Here are the records. Write out exactly the lines between the one holding "Ambiente, Energía y Comunidades" and the one holding "Artículos y Noticias", inclusive.

Record set –

____

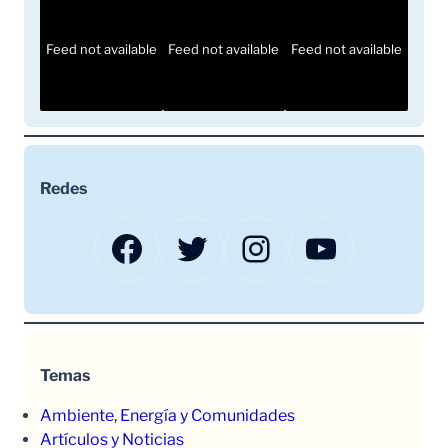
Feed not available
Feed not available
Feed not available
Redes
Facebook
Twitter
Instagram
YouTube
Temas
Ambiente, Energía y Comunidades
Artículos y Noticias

____

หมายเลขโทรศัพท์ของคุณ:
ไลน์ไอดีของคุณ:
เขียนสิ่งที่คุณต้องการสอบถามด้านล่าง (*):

____

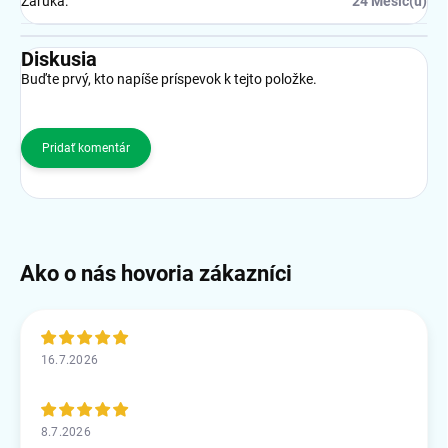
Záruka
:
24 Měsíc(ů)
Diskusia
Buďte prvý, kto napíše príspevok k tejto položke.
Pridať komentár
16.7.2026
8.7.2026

____

Expected answer –
Ambiente, Energía y Comunidades
Artículos y Noticias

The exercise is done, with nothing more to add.